How to structure your Reflective Statement

Introduction:

A strong and specific opening statement relating to your contextual area.

A reference to how you first brought you area into the discussion

Middle section:

Discuss the flow of the discussion and how, specifically, it developed your understanding of the play and of how your contextual area relates to other contextual areas mentioned by your peers.

Conclusion:

Pick out the most interesting point raised in the discussion and how it relates to the question

Key words and phrases to use in your Reflective Statement:

My point was developed by…who stated that…

An interesting question was raised when…

This shed new light on…

I came to a new understanding of…

The discussion took a new direction when…

For a modern audience…

A turning point in the discussion came when…

I came to new understanding of…when…

Whereas previously I had thought…this point made me consider…

This led me to consider…this made me think…

All your points need to be SPECIFIC and GROUNDED in the text and context of the play.  Please avoid sweeping generalisations e.g. Women were inferior to men in Ancient Greece.

Sample Reflective Statement

Question: How was your understanding of cultural and contextual considerations of the work developed through the interactive oral?

Work used: Fathers and Sons by Ivan Turgenev

During the discussion, several articles were presented to the class. The subjects brought to light were the Russian economy during the 1850s, serfdom, and the question of whether Turgenev was obsolete or not. The articles on the Russian economy explained the state of transition the Russian economy was in during the mid-1850s. Prior to this period, there were members of the society called serfs. These were essentially slaves who worked on the fields of rich peasants, or the upper class. However, at this time Russia began to move away from serfdom.

After this discussion, it would appear Turgenev places great importance on the time, place, and culture of his novel, as serfdom and the existence of social classes are a predominant feature in Fathers and Sons. I found this discussion interesting, as it clarified some aspects of the novel. For example, in Fathers and Sons, Nikolai is a relatively well off land owner, and he ‘owns’ many serfs. However, as the system begins to evolve, the serfs and their owners have some trouble adjusting to the new system of land ownership. The serfs are misbehaved and irresponsible, and these aspects of the culture and context form the setting of the novel.

The article on the ‘Turgenev Question’ was interesting as well, because it highlighted some of Turgenev’s techniques, and what he’s famous for. According to the article, the art of Turgenev is in understatement: he manages to capture large philosophical, social, and historical movements as manifested in everyday life.

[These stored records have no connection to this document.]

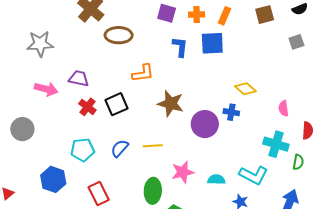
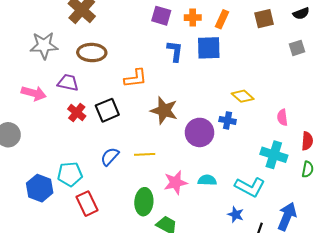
brown ellipse: (119, 35) -> (92, 53), moved
gray star: (40, 44) -> (44, 45), moved
cyan pentagon: (83, 150) -> (70, 174), moved
green semicircle: (298, 162) -> (308, 169), moved
cyan semicircle: (216, 180) -> (207, 180), moved

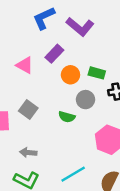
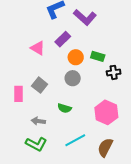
gray circle: (85, 100) -> (73, 78), moved
green semicircle: (67, 117) -> (64, 108), moved

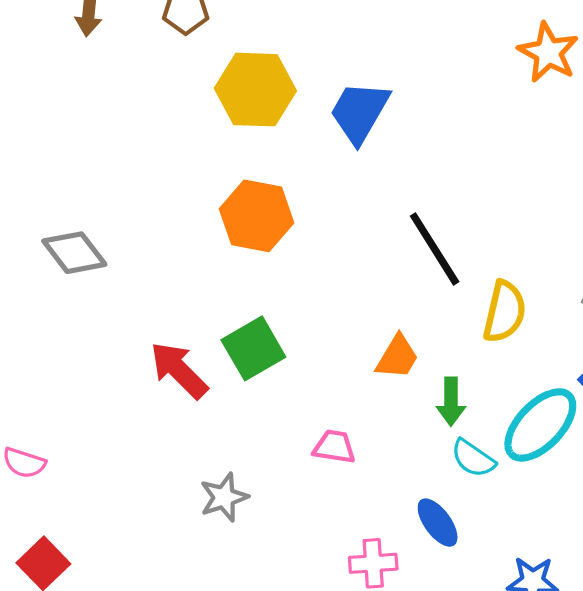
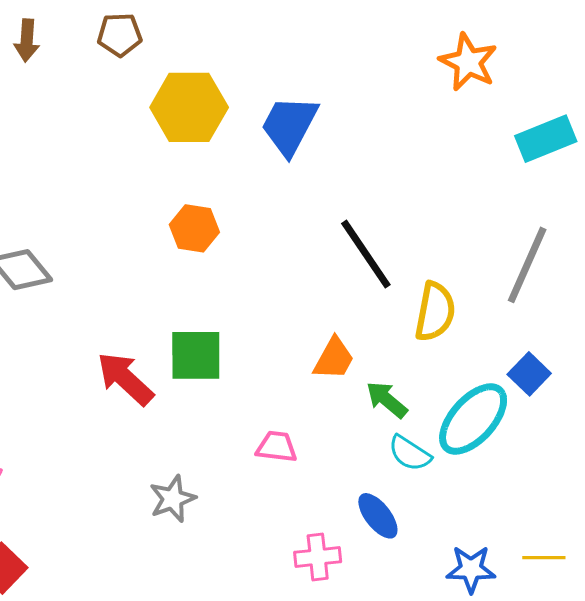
orange hexagon: (257, 216) -> (194, 228), size x0.7
green square: (253, 348) -> (196, 355), turned 32
green arrow: (451, 402) -> (387, 400), turned 132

This can indeed be seen in Fathers and Sons. Turgenev paints a picture of commonplace Russian life with characters like Nikolai Arkady, Pavel, Bazarov and Fenichka, using barely any overly dramatic devices. Yet, through the characters’ thoughts and interactions with each other Turgenev explores ideas such as familial relationships. Furthermore, he portrays other aspects of Russian life, including the wide gap between social classes and the idea of young people rejecting all authorities.